Our bodies make cholesterol. It’s an important component of our cell walls. And there are two types of cholesterol: HDL (Dr. Winslow calls this the “happy cholesterol”) and LDL (she calls this the “lousy cholesterol”). The HDL keeps a person’s arteries clean, but the LDL can clog arteries.
In addition to the cholesterol that our bodies make, we get more of the substance from the food we eat. In general, anything that comes from an animal — be it meat, eggs or dairy — has cholesterol. And the American diet tends to be high in cholesterol.
And while Dr. Winslow says she doesn’t like to tell people what they can or cannot eat, “I encourage people to eat in moderation,” she says. “Also, I want patients to explore a diet with more high fiber foods. Fruits, beans and vegetables are known to lower cholesterol levels.”
“A lot of people in the U.S. struggle with obesity and that’s associated with high cholesterol,” Dr. Winslow says. “Most Americans don’t get 30 minutes of exercise a day. We don’t eat as many fruits and vegetables as we should. If the average American is not getting enough exercise, eating too much meat or dairy and is overweight — that can lead to high cholesterol.”
Dr. Winslow shares three tips for lowering cholesterol levels:
• Eat foods with less saturated fats 4
• Eat more foods with fiber (such as beans, fruits and vegetables)

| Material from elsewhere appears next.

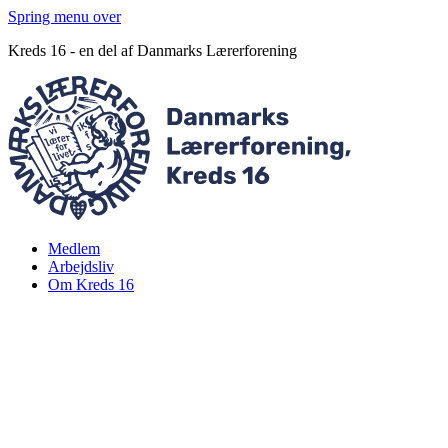
Spring menu over
Kreds 16 - en del af Danmarks Lærerforening
Medlem
Arbejdsliv
Om Kreds 16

• Exercise at least 30 minutes a day
And Henn is doing just that. Since her surgery, she’s been walking more regularly, taking Jazzercise classes and doesn’t eat any more fried chicken. No sodas, either.
“I’m not saying I’ll never eat a hamburger or a piece of fried fish, but those foods aren’t part of my diet anymore,” Henn says. “I eat vegetables, lean meats and fruits.”

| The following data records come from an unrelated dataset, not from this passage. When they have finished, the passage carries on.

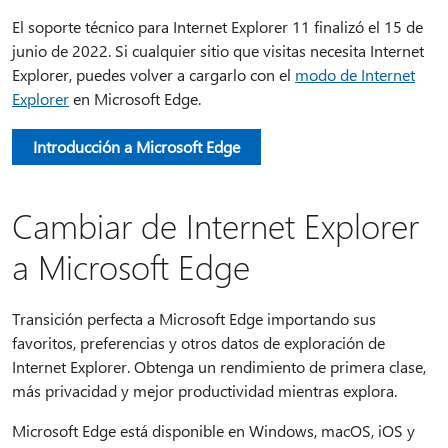
El soporte técnico para Internet Explorer 11 finalizó el 15 de
junio de 2022. Si cualquier sitio que visitas necesita Internet
Explorer, puedes volver a cargarlo con el
modo de Internet
Explorer
en Microsoft Edge.
Introducción a Microsoft Edge
Cambiar de Internet Explorer
a Microsoft Edge
Transición perfecta a Microsoft Edge importando sus
favoritos, preferencias y otros datos de exploración de
Internet Explorer. Obtenga un rendimiento de primera clase,
más privacidad y mejor productividad mientras explora.
Microsoft Edge está disponible en Windows, macOS, iOS y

Besides healthy eating and exercise, she also goes on-and-off statins, depending on her cholesterol levels. Henn is vigilant about knowing her cholesterol numbers.
“Every time I have a test, I know what my numbers are,” Henn says. “I think it’s really important for me to monitor them. I’m responsible for my health and I also have a partnership with my doctors to keep my numbers under control.”
Dr. Winslow agrees and says a good patient/doctor relationship is key to monitoring cholesterol numbers. She says men should start getting their cholesterol checked at age 45 and women should get theirs checked at age 40. Of course, if there’s a family history or risk factors, then these numbers can be checked earlier. Once you know them, make sure to have them rechecked annually.
Dr. Winslow says knowing your numbers is important, but it’s also important to pay attention to your whole health history.
“Ten years ago, the philosophy was all about knowing your numbers,” Dr. Winslow says. “But now, it’s about calculating your risk for heart disease or heart attack. When I treat a patient with high cholesterol, I base my recommendations for them on their risk factors. I use the American Heart Association’s risk calculator to determine my recommendations. For example, if they are young and have high cholesterol, I might recommend diet and exercise. But if they have diabetes or smoke and have slightly elevated cholesterol, I might recommend diet, exercise and a statin.”
She says statins (such as Lipitor) are the most popular prescribed drugs to treat cholesterol. Statins have been shown to significantly reduce risk of heart disease or stroke, by about one-third. The statin, taken daily, decreases the enzyme that’s required to make cholesterol in a person’s body.
New cholesterol medication (such as Praluent and Repatha) are also available; however, since they are so new, insurance providers typically don’t pay for them. Dr. Winslow says she’d want to see more studies before she would prescribe these over a statin.
Henn is vigilant about protecting her family’s health. In fact, her 12-year-old granddaughter got her lipids checked for the first time recently. Her LDL is high.
“I think people are now more aware of how family history can play a role in heart disease,” Henn says. “As patients, we need to be aware of our own family tree and act accordingly. I can’t undo my bypass surgery, but my cholesterol is something I can be aware of. I really work to control it and keep an eye on it.”